Un brin tranquille au final, mais ça, c’est parce que la première partie qui aurait dû soulever l’atmosphère est restée trop placide et bien trop retenue.

Bran Van 3000 à la Place des Festivals : Montréal rassemblé et rassembleur

par Frédéric Cardin

C’était une soirée retrouvailles hier soir sur la Place des Festivals. Un hommage à 25 ans de jeunesse pour l’album qui a marqué toute une génération : Glee de Bran Van 3000. James (Di Salvio) était là, Sara (Johnston) aussi, puis plusieurs autres. Presque tous. On a entendu les meilleures, mais pas toutes, puisque l’hommage a en fait été distillé à part presque égales avec Discosis, l’autre album culte du band montréalais. Sur scène. Ça dansait, ça groovait, ça chantait, ça souriait. Le groupe, à l’image de Montréal, mélangeant français (pas chanté) et anglais, styles musicaux allant du dancefloor au rock en passant par le reggae, le hip-hop, la soul vintage et l’électro dans une communion syncrétique qui rappelle le métissage de cette foule multi-inter-culturelle savoureuse à voir. Toutes les tonalités de couleur de peau, toutes les générations, peu importe la lettre de l’alphabet, probablement les confessions aussi, les langues et les orientations sentimentales, tout Montréal y était et célébrait le simple fait d’avoir une identité commune aussi rassembleuse.

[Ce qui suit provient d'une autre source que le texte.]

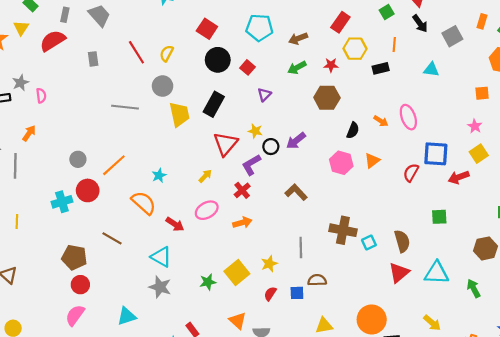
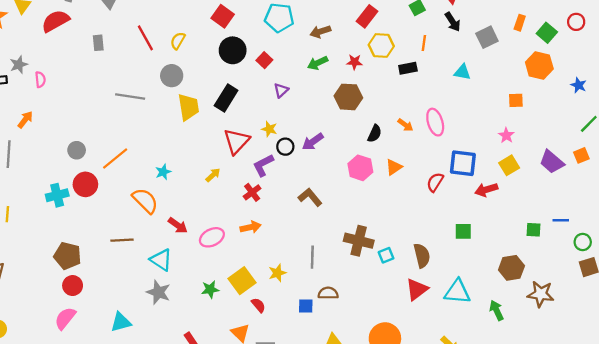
pink ellipse: (207, 210) -> (212, 237), moved
brown line: (112, 238) -> (122, 240), moved, turned -36
red semicircle: (270, 294) -> (258, 305), moved, turned 104

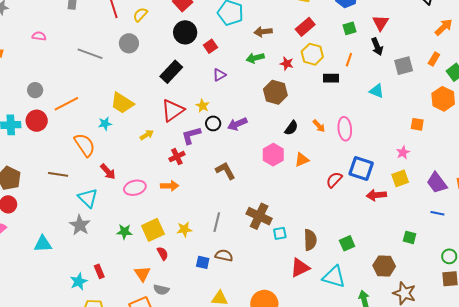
pink semicircle: (40, 80) -> (39, 36), moved, turned -88
yellow trapezoid: (188, 107) -> (122, 103), moved, turned 120
blue line: (561, 220) -> (437, 213), moved
green square: (463, 231) -> (347, 243), moved, turned -35

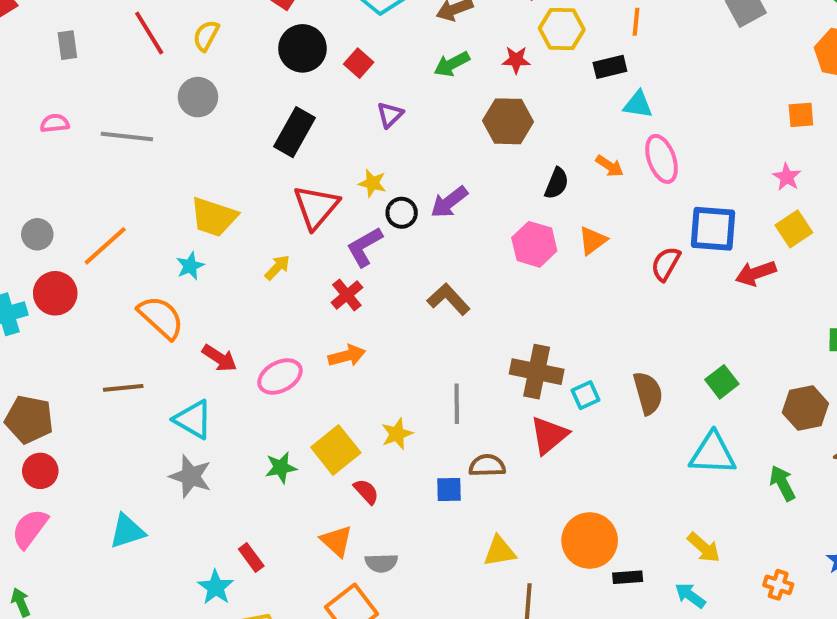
pink semicircle: (39, 36) -> (55, 123), moved
cyan triangle: (377, 91) -> (638, 105), moved
red triangle: (300, 268) -> (549, 435), moved

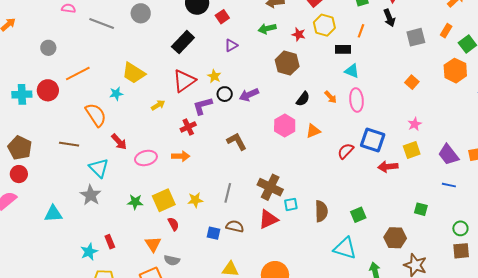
orange square: (801, 115) -> (412, 82), moved, turned 32
gray circle: (37, 234) -> (48, 48), moved

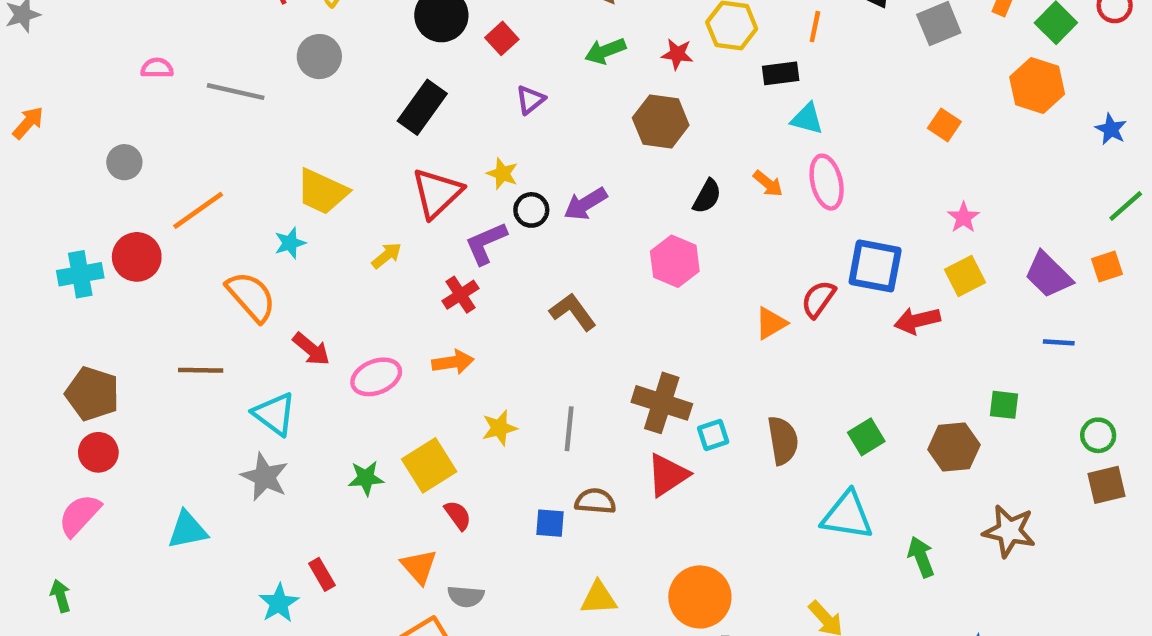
orange triangle: (313, 131) -> (771, 323), moved
yellow star: (195, 200) -> (499, 428), moved
brown hexagon: (395, 238) -> (954, 447), moved

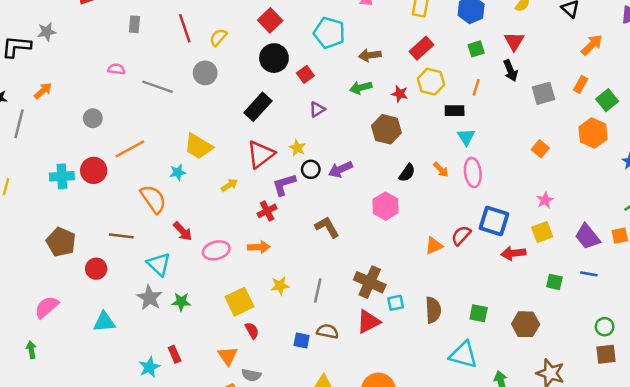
cyan triangle: (807, 119) -> (466, 137), turned 36
green square: (1004, 405) -> (554, 282), moved
green square: (866, 437) -> (479, 313), turned 36
red circle: (98, 452) -> (96, 269), moved
green star: (366, 478) -> (181, 302), moved

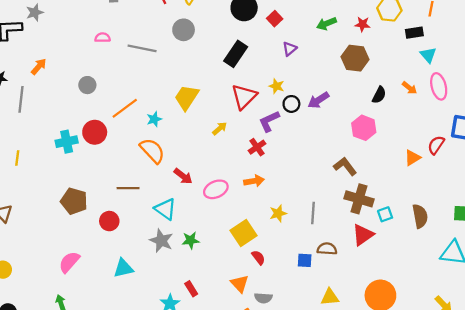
yellow trapezoid: (198, 146) -> (187, 97), turned 100
cyan star: (178, 172) -> (154, 119), moved
brown L-shape: (327, 227) -> (345, 166), moved

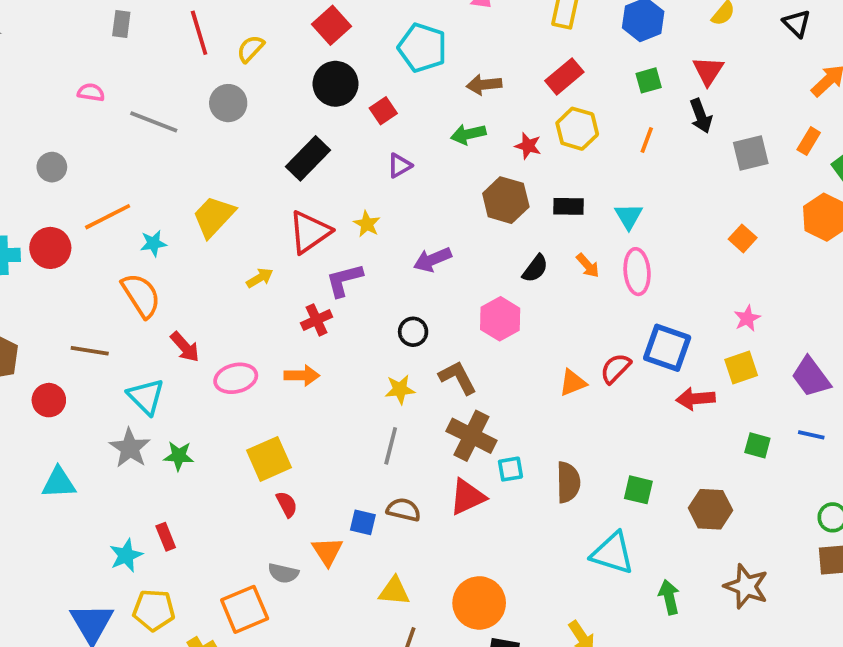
black rectangle: (414, 33) -> (568, 206), moved
black circle: (291, 104) -> (413, 332), moved
yellow star: (278, 213) -> (400, 389), moved
orange triangle: (240, 284) -> (327, 551), moved

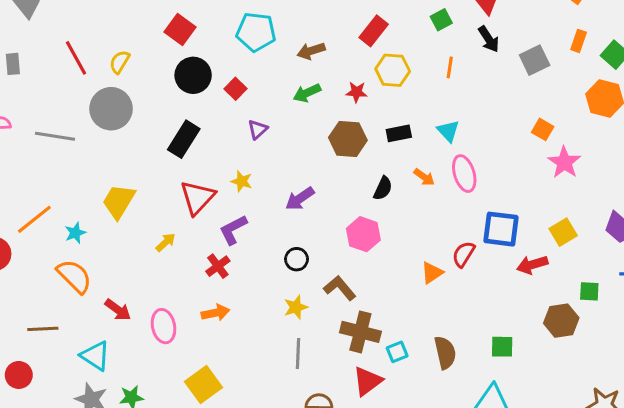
gray circle: (228, 103) -> (111, 109), size x1.4
pink star: (747, 318) -> (564, 162), moved, size x1.5
pink ellipse: (236, 378) -> (163, 326), turned -76
brown hexagon: (710, 509) -> (561, 321), moved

Ma blonde m’a dit « Des fois, c’est faux » en parlant des voix. Elle a l’oreille classique, voyez-vous. Moi aussi d’ailleurs. Et je ne peux nier qu’elle a raison. Astounded sans Curtis Mayfield comme sur Discosis, eh bien, c’est pas aussi pareil. Ben non. Pis la pop, en général, c’est comme ça. Faut pas s’attendre à l’impeccabilité d’autres styles plus savants comme le classique et le jazz (on est pourtant à la grand-messe mondiale de ce genre!). Mais il faut faire fi de certaines notions, tout à fait légitimes par ailleurs, et se laisser entraîner par le sentiment de plénitude collective que crée ce groupe, devenu culte par la force des choses, et par son énergie communicatrice.